Ayrıca bu delil, taharet konusunun çoğu meselelerine uyan genel kurallardandır.
Delil bu nitelikte olduğunda, cüziyyatına uygun olsun diye delil getirilen
konudan önce zikretmek daha yerinde olur.
[Soru]: Müellif delaleti
daha açık olduğu söylenen "Sizi temizlemek için gökten üzerinize bir su
indiriyor" [Enfal, 11] ayetini zikretmeyip niçin yukarıdaki ayeti
zikretmiştir?
[Cevap]: Nevevi'nin
zikrettiği ayet, "tahir"in "tahur"dan farklı olduğunu ifade
etmektedir. Çünkü ayetteki "Gökten bir su indirdik" ifadesi suyun
"tahir (=temiz)" olduğunu gösterir. Zira ayet, Allah'ın lütfunu
belirtmek amacıyla indirilmiştir. Allah necis olan bir şeyi lütuf olarak ortaya
koymaz. O halde, "tahir", "tahur"dan farklı olur. Aksi
takdirde "tahur" ifadesi pekiştirme için zikredilmiş olur. Oysa bir
kelime ile yeni bir anlam ortaya koymak, öncekini pekiştirmekten daha
önceliklidir.
Ayette geçen
"sema" ile kastedilen gökyüzü müdür, yoksa bulut mudur? Bu konuda iki
görüş vardır. Nevevi bunları Dekaiku'r-ravda isimli eserinde aktarmıştır.

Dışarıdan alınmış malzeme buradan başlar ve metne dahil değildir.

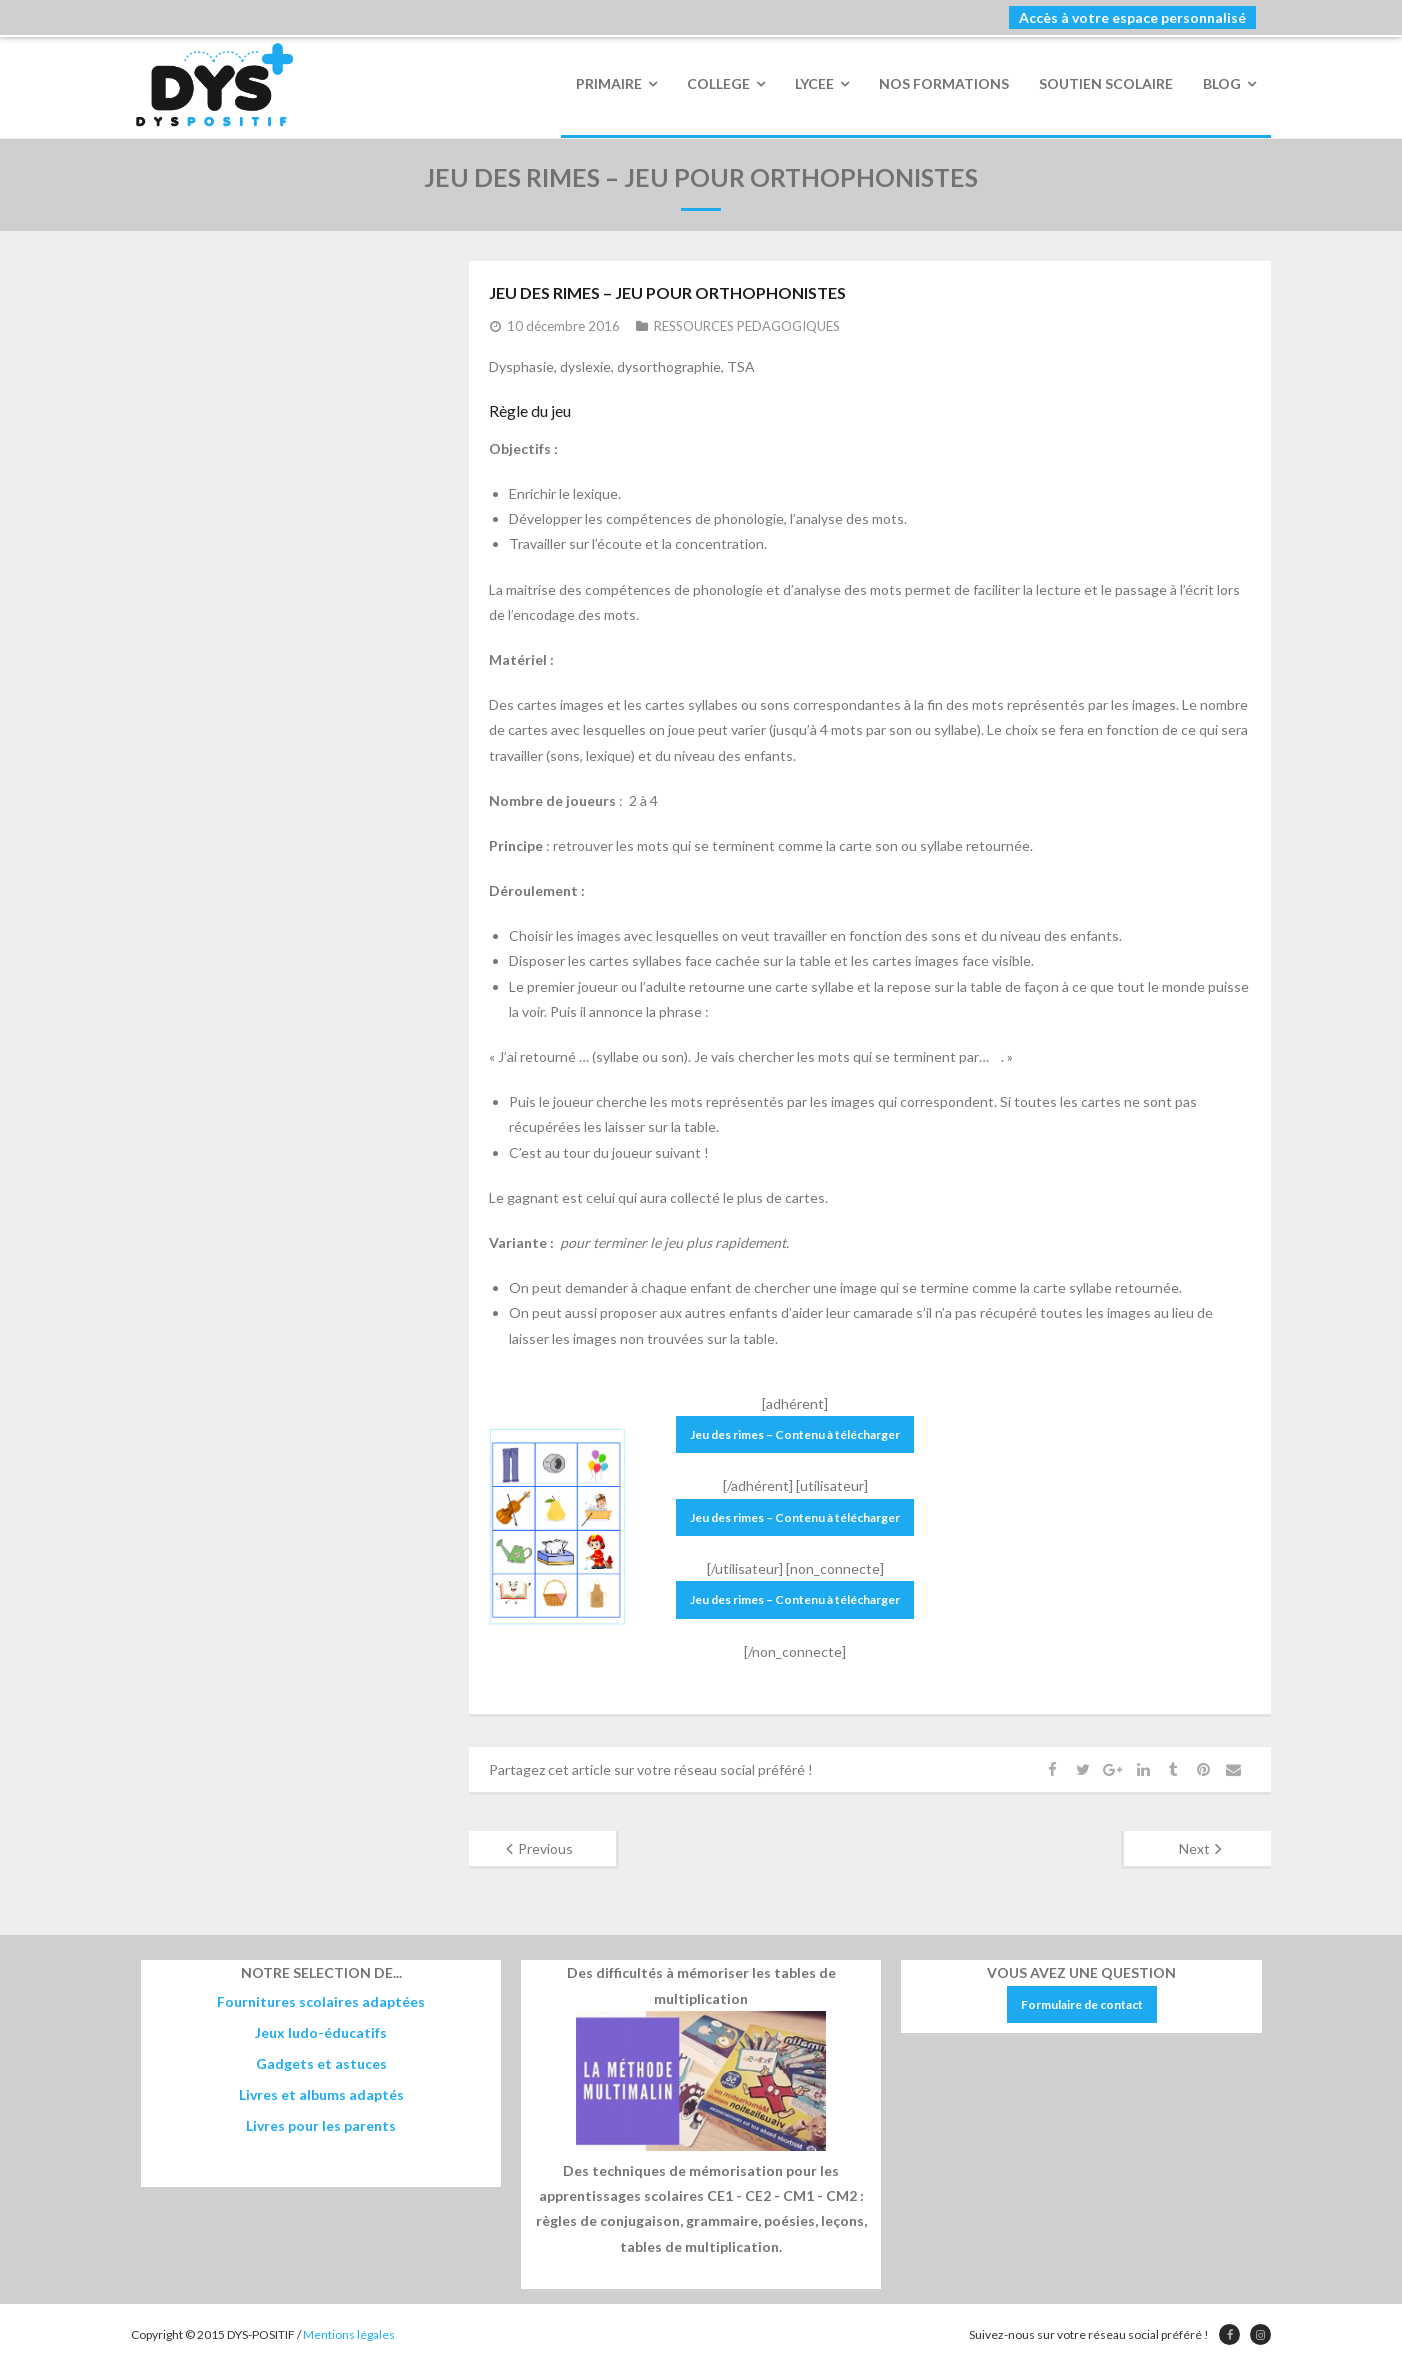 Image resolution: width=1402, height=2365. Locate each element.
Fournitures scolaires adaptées (321, 2001)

Yağmurun her birinden inmesine bir engel bulunmamaktadır.
C- "HADES"
NEDİR?
a. Tanımı
Hades sözlükte
"sonradan meydana gelen şey" anlamına gelir.
Dini bir terim olarak
"hades" şu anlamlarda kullanılır:
(a) Organlarda var
olduğu kabul edilen ve -ruhsatın olmadığı hallerde- namazın sahih olmasını
engelleyen durum.
(b) Temizliği
(=tahareti) sona erdiren sebepler.
(c) Temizliği sona
erdiren sebeplerin yol açtığı [namaza] engel [durum].
Burada ilk anlam
kastedilmektedir; çünkü bunu yalnızca su giderir. Üçüncü anlam (engel) ise böyle
değildir; çünkü "engel" itibari durumun kendisi değil sıfatıdır.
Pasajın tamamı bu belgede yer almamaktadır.